The young industry came of age in December, when the eighth federal lease auction brought in $405 million for three wind energy sites offshore Massachusetts — about six times the revenue from all previous auctions combined. (See Mass. Offshore Lease Auction Nets Record $405 Million.)

Regional Benefits

Judson outlined what the DOER has done in the four years since Gov. Charlie Baker was first elected (he won a second term in November) and said the state is a national leader in energy efficiency and solar energy.

In November, the state launched the Solar Massachusetts Renewable Target (SMART) program, which provides incentives for projects on brownfields, landfills, parking lots and rooftops. The DOER is now in the final steps of developing its next three-year plan to submit to the DPU, she said.

She also pointed out the state’s utilities have contracted with the proposed New England Clean Energy Connect project designed to bring Canadian hydro energy to Massachusetts through Maine.

“One thing I’ll note about that, at about 5.9 cents[/kWh], if you look at that in total [compared] to what we pay for energy, capacity and ancillary services as well as renewable energy attributes, it’s a very cost-effective price; in fact [it’s] lowering bills,” Judson said. “But it doesn’t just lower bills in Massachusetts. When that project comes into the regional wholesale market, it provides those cost savings to every consumer in New England.”

The Maine Public Utilities Commission is holding hearings this month (Docket No. 2017-00232) on a certificate of public convenience and necessity for NECEC, a project of Avangrid subsidiary Central Maine Power and Hydro-Quebec. The project has drawn opposition from environmentalists, fossil fuel generators and renewable energy advocates who want more local solutions that don’t rely on hydro. (See Maine PUC Move Poses Hurdle for NECEC.)

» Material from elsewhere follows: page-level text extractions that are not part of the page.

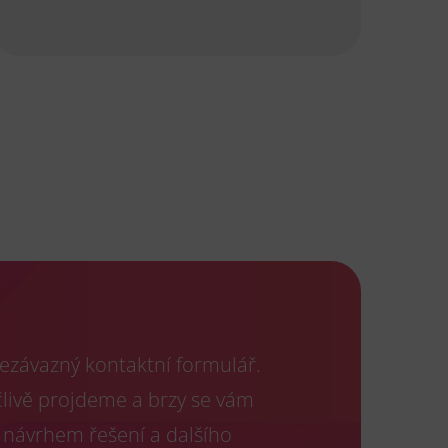
ezávazný kontaktní formulář.
člivě projdeme a brzy se vám
 návrhem řešení a dalšího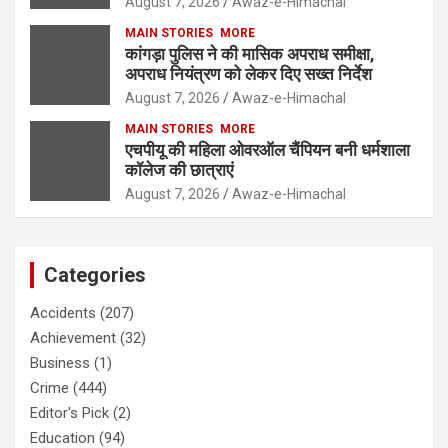
August 7, 2026
Awaz-e-Himachal
MAIN STORIES
MORE
कांगड़ा पुलिस ने की मासिक अपराध समीक्षा,
अपराध नियंत्रण को लेकर दिए सख्त निर्देश
August 7, 2026
Awaz-e-Himachal
MAIN STORIES
MORE
एचपीयू की महिला ओवरऑल चैंपियन बनी धर्मशाला
कॉलेज की छात्राएं
August 7, 2026
Awaz-e-Himachal
Categories
Accidents
(207)
Achievement
(32)
Business
(1)
Crime
(444)
Editor's Pick
(2)
Education
(94)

Left to right: DOER division directors Michael Judge, Eric Friedman and Nick Connors. | © RTO Insider

Clean Peak and Leading by Example

DOER division directors briefed meeting participants on their activities. Michael Judge, head of renewable and alternative energy, explained the state’s new Clean Peak Minimum Standard, which was recently set to zero for 2019 while the agency works out the details of the program. (See Mass. Inaugurates Clean Peak Standard.)

Michael Judge | © RTO Insider

“This is a big piece of legislation that was passed as part of last year’s energy bill [H4857] and sets a portfolio standard for resources that can deliver clean energy during peak periods,” Judge said. “The RPS doesn’t actually focus the delivery of that renewable energy to align with peak periods when you have the highest cost and the highest emissions on the grid.”

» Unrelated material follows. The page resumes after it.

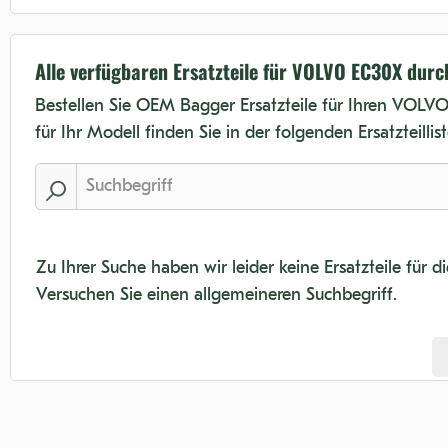
Alle verfügbaren Ersatzteile für VOLVO EC30X dur
Bestellen Sie OEM Bagger Ersatzteile für Ihren VOLVO
für Ihr Modell finden Sie in der folgenden Ersatzteillist
Zu Ihrer Suche haben wir leider keine Ersatzteile für 
Versuchen Sie einen allgemeineren Suchbegriff.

Judge referred to the solar “duck curve,” which demonstrates how output from solar resources tends to be highest at mid-day during periods of modest demand.

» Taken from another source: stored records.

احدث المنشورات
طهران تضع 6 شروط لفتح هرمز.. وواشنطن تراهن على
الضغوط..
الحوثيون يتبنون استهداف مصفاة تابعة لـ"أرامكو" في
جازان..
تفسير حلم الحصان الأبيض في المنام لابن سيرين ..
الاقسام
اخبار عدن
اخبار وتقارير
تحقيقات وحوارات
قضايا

“Trying to shift that generation so that it’s actually addressing the peaks to flatten the load, that’s one of the big objectives, but also addressing seasonal peak issues,” Judge said. He said DOER will develop the clean peak regulations over 2019, and that there will be a higher standard in 2020.

The state Comprehensive Energy Plan (CEP) published last month says increased electrification in the transportation and thermal sectors may increase electric load — and peak load, depending on the timing of energy use, especially the charging of energy storage and electric vehicles.

Nick Connors | © RTO Insider

DOER Director of Green Communities Nick Connors said the state has granted more than $100 million in the 10 years of the program to support towns in such things as speeding up their permitting process.

Eric Friedman | © RTO Insider

Eric Friedman, head of the Leading by Example Office, said his team had “put a lot of effort into moving away from heavy fuel oil,” with the use of about 18 million gallons avoided over the past decade and some 200 million kWh reductions in energy use. The state has 80 million square feet of building space, consumes more than 1 billion kWh and emits 1 million tons of greenhouse gases.

Even small steps add up, Friedman said. The state has moved to reduce mowing on its properties, as well as the use of gasoline-powered landscaping equipment, increasing pollinator habitat by letting the grass grow.

Storage and Energy Efficiency

Transportation’s share in emissions has been going up as the power and building sectors improve, so electric vehicles are going to be at the center of change in the next few years, said Will Lauwers, DOER director of emerging technology.

Will Lauwers | © RTO Insider

“EVs move with people, so load, consumers and EVs are in the same location, and that’s an opportunity for synergy,” Lauwers said. “Energy storage and dispatchable load such as EVs will enable continued greening of the grid.”

The state now has 380 MWh of energy storage capacity, but storage interconnection is becoming increasingly more challenging, as it is not addressed in utility tariffs, Judge said.

“In many cases what ends up happening is a utility will say, ‘Now you have 2 MW of storage here, you also have a 2-MW solar array, so you’re 4 MW; you can put 4 MW on our system,’ which is not necessarily how the system is designed to operate,” Judge said.

Maggie McCarey | © RTO Insider

Director of Energy Efficiency Maggie McCarey said her office is focusing on developing and implementing the next three-year strategic plan for 2019 to 2021.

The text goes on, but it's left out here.